--- Material for the task ---

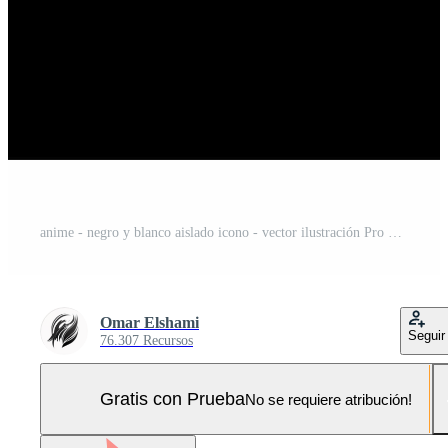
anime - negro y blanco aislado icono - vector ilustración Pro Vector y Pro SVG
Omar Elshami
Seguir
76.307 Recursos
Gratis con Prueba
No se requiere atribución!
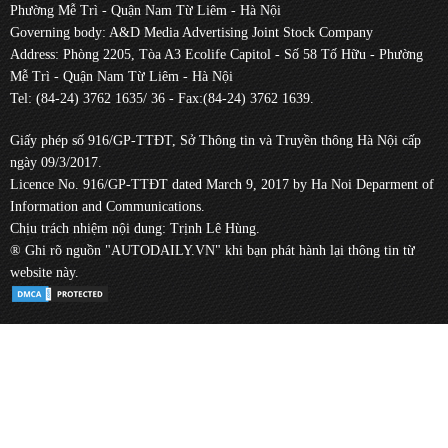
Phường Mễ Trì - Quận Nam Từ Liêm - Hà Nội
Governing body: A&D Media Advertising Joint Stock Company
Address: Phòng 2205, Tòa A3 Ecolife Capitol - Số 58 Tố Hữu - Phường
Mễ Trì - Quận Nam Từ Liêm - Hà Nội
Tel: (84-24) 3762 1635/ 36 - Fax:(84-24) 3762 1639.
Giấy phép số 916/GP-TTĐT, Sở Thông tin và Truyền thông Hà Nội cấp
ngày 09/3/2017.
Licence No. 916/GP-TTĐT dated March 9, 2017 by Ha Noi Deparment of
Information and Communications.
Chịu trách nhiệm nội dung: Trịnh Lê Hùng.
® Ghi rõ nguồn "AUTODAILY.VN" khi bạn phát hành lại thông tin từ
website này.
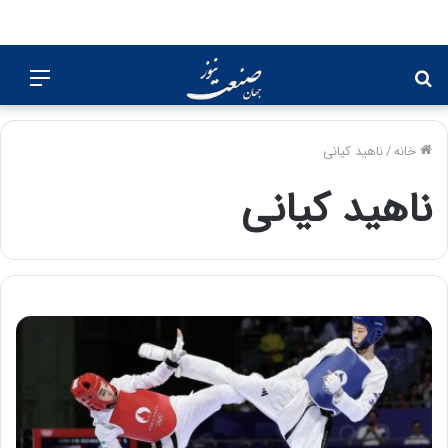
جستجو
منو
برای
خانه
/
ناهید کیانی
ناهید کیانی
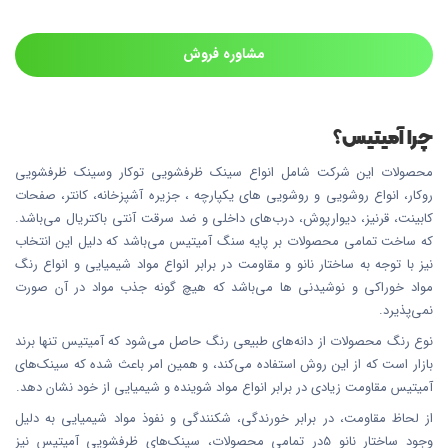
مشاوره فروش
چرا آمیتیس؟
محصولات این شرکت شامل انواع سینک ظرفشویی توکار وسینک ظرفشویی
روکار، انواع روشویی و روشویی های یکپارچه ، جزیره آشپزخانه، کانتر، صفحات
کابینت، قرنیز، دیوارپوش، درب‌های داخلی و ضد سرقت آنتی باکتریال می‌باشد.
که ساخت تمامی محصولات بر پایه سنگ آمیتیس می‌باشد که دلیل این انتخاب
نیز با توجه به ساختار نانو و مقاومت در برابر انواع مواد شیمیایی و انواع رنگ
مواد خوراکی و نوشیدنی ها می‌باشد که هیچ گونه جذب مواد در آن صورت
نمی‌پذیرد.
نوع رنگ محصولات از دانه‌های طبیعی رنگ حاصل می‌شود که آمیتیس تنها برند
بازار است که از این روش استفاده می‌کند، و همین امر باعث شده که سینک‌های
آمیتیس مقاومت زیادی در برابر انواع مواد شوینده و شیمیایی از خود نشان دهد.
از لحاظ مقاومت، در برابر خورندگی، شکنندگی و نفوذ مواد شیمیایی به دلیل
وجود ساختار نانو 5در تمامی محصولات، سینک‌های ظرفشویی آمیتیس نیز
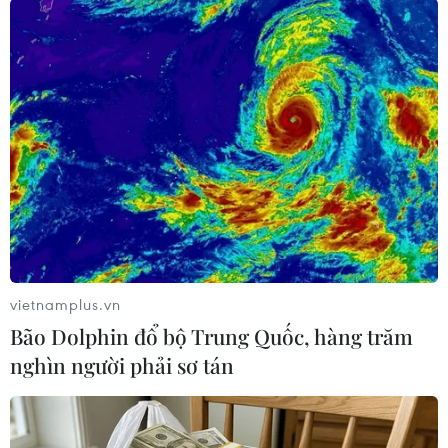
TIN LIÊN QUAN
vietnamplus.vn
Bão Dolphin đổ bộ Trung Quốc, hàng trăm
nghìn người phải sơ tán
Nổ nhà máy hóa chất ở Trung Quốc:
Thương vong tiếp tục tăng mạnh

---

■ **The problem**: Restate word for word the lines from the line with "Tel: (84-24) 3762" to the last line of the records above, inclusive, and omit every picture.

■ **Answer section**:
Tel: (84-24) 3762 1635/ 36 - Fax:(84-24) 3762 1639.
Giấy phép số 916/GP-TTĐT, Sở Thông tin và Truyền thông Hà Nội cấp
ngày 09/3/2017.
Licence No. 916/GP-TTĐT dated March 9, 2017 by Ha Noi Deparment of
Information and Communications.
Chịu trách nhiệm nội dung: Trịnh Lê Hùng.
® Ghi rõ nguồn "AUTODAILY.VN" khi bạn phát hành lại thông tin từ
website này.
جستجو
منو
برای
خانه
/
ناهید کیانی
ناهید کیانی
مشاوره فروش
چرا آمیتیس؟
محصولات این شرکت شامل انواع سینک ظرفشویی توکار وسینک ظرفشویی
روکار، انواع روشویی و روشویی های یکپارچه ، جزیره آشپزخانه، کانتر، صفحات
کابینت، قرنیز، دیوارپوش، درب‌های داخلی و ضد سرقت آنتی باکتریال می‌باشد.
که ساخت تمامی محصولات بر پایه سنگ آمیتیس می‌باشد که دلیل این انتخاب
نیز با توجه به ساختار نانو و مقاومت در برابر انواع مواد شیمیایی و انواع رنگ
مواد خوراکی و نوشیدنی ها می‌باشد که هیچ گونه جذب مواد در آن صورت
نمی‌پذیرد.
نوع رنگ محصولات از دانه‌های طبیعی رنگ حاصل می‌شود که آمیتیس تنها برند
بازار است که از این روش استفاده می‌کند، و همین امر باعث شده که سینک‌های
آمیتیس مقاومت زیادی در برابر انواع مواد شوینده و شیمیایی از خود نشان دهد.
از لحاظ مقاومت، در برابر خورندگی، شکنندگی و نفوذ مواد شیمیایی به دلیل
وجود ساختار نانو 5در تمامی محصولات، سینک‌های ظرفشویی آمیتیس نیز
TIN LIÊN QUAN
vietnamplus.vn
Bão Dolphin đổ bộ Trung Quốc, hàng trăm
nghìn người phải sơ tán
Nổ nhà máy hóa chất ở Trung Quốc:
Thương vong tiếp tục tăng mạnh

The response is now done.